DATA SUPPLIED -
════════════════════
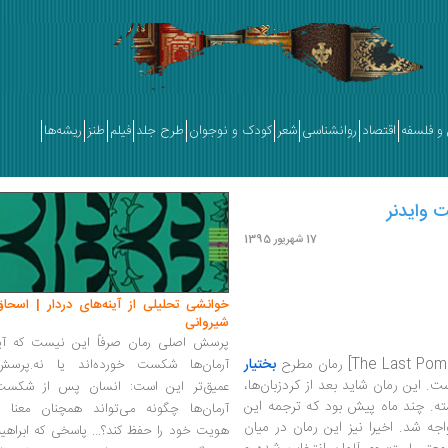
و فلسفه
اقتصاد
روانشناسی
شعر
کودک و نوجوان
طرح جلد
فیلم
طنز
ریشه‌ها
ت وایدنر
17 شهریور 1395
خوانشی تحلیلی از آینه‌های دردار | اسحاق
شیروانی
پرسش اصلی رمان صرفاً این نیست که آیا
بختیار
آرمان‌ها شکست خورده‌اند یا نه.پرسش
. این رمان شاید بعد از کردزبان‌ها،
عمیق‌تر این است: انسان پس از شکست
شته. چند ماه پیش بود که ترجمه این
آرمان‌ها چگونه می‌تواند همچنان معنا و
واجه شد. اخیرا نیز این رمان در میان
هویت خود را حفظ کند؟... پاسخی که ابراهی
════════════════════
WHAT THE TASK ASKS -
Write out each line above that contains the word "پرسش".

WRITTEN ANSWER -
پرسش اصلی رمان صرفاً این نیست که آیا
آرمان‌ها شکست خورده‌اند یا نه.پرسش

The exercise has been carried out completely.